INPUT MATERIAL: Begin
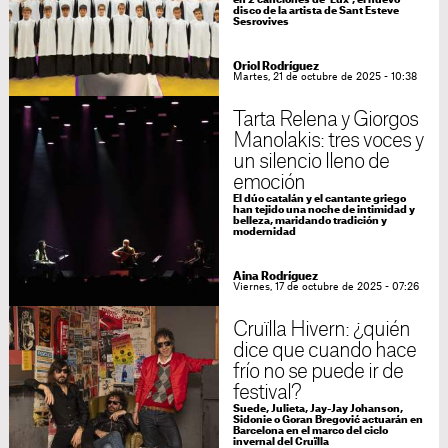
en 2 canciones de 'Lux', el nuevo
disco de la artista de Sant Esteve
Sesrovives
Oriol Rodríguez
Martes, 21 de octubre de 2025 - 10:38
Tarta Relena y Giorgos
Manolakis: tres voces y
un silencio lleno de
emoción
El dúo catalán y el cantante griego
han tejido una noche de intimidad y
belleza, maridando tradición y
modernidad
Aina Rodríguez
Viernes, 17 de octubre de 2025 - 07:26
Cruïlla Hivern: ¿quién
dice que cuando hace
frío no se puede ir de
festival?
Suede, Julieta, Jay-Jay Johanson,
Sidonie o Goran Bregović actuarán en
Barcelona en el marco del ciclo
invernal del Cruïlla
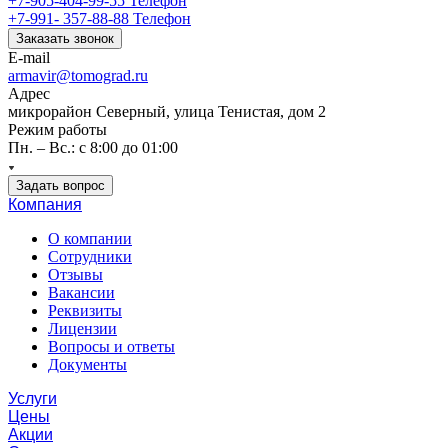
+7-905-404-99-55
Телефон
+7-991- 357-88-88
Телефон
Заказать звонок
E-mail
armavir@tomograd.ru
Адрес
микрорайон Северный, улица Тенистая, дом 2
Режим работы
Пн. – Вс.: с 8:00 до 01:00
Задать вопрос
Компания
О компании
Сотрудники
Отзывы
Вакансии
Реквизиты
Лицензии
Вопросы и ответы
Документы
Услуги
Цены
Акции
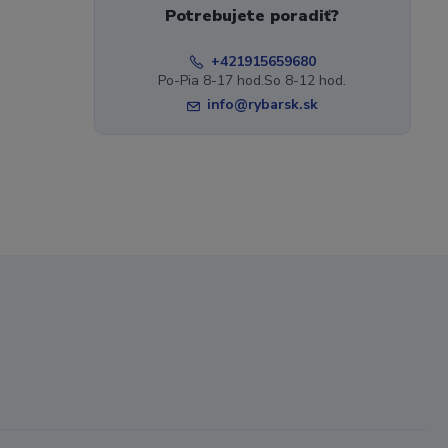
Potrebujete poradiť?
+421915659680
Po-Pia 8-17 hod.So 8-12 hod.
info@rybarsk.sk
INPUT MATERIAL: End
Without the pictures, give back the entries exactly.

en 2 canciones de 'Lux', el nuevo
disco de la artista de Sant Esteve
Sesrovives
Oriol Rodríguez
Martes, 21 de octubre de 2025 - 10:38
Tarta Relena y Giorgos
Manolakis: tres voces y
un silencio lleno de
emoción
El dúo catalán y el cantante griego
han tejido una noche de intimidad y
belleza, maridando tradición y
modernidad
Aina Rodríguez
Viernes, 17 de octubre de 2025 - 07:26
Cruïlla Hivern: ¿quién
dice que cuando hace
frío no se puede ir de
festival?
Suede, Julieta, Jay-Jay Johanson,
Sidonie o Goran Bregović actuarán en
Barcelona en el marco del ciclo
invernal del Cruïlla
+7-905-404-99-55
Телефон
+7-991- 357-88-88
Телефон
Заказать звонок
E-mail
armavir@tomograd.ru
Адрес
микрорайон Северный, улица Тенистая, дом 2
Режим работы
Пн. – Вс.: с 8:00 до 01:00
Задать вопрос
Компания
О компании
Сотрудники
Отзывы
Вакансии
Реквизиты
Лицензии
Вопросы и ответы
Документы
Услуги
Цены
Акции
Potrebujete poradiť?
+421915659680
Po-Pia 8-17 hod.So 8-12 hod.
info@rybarsk.sk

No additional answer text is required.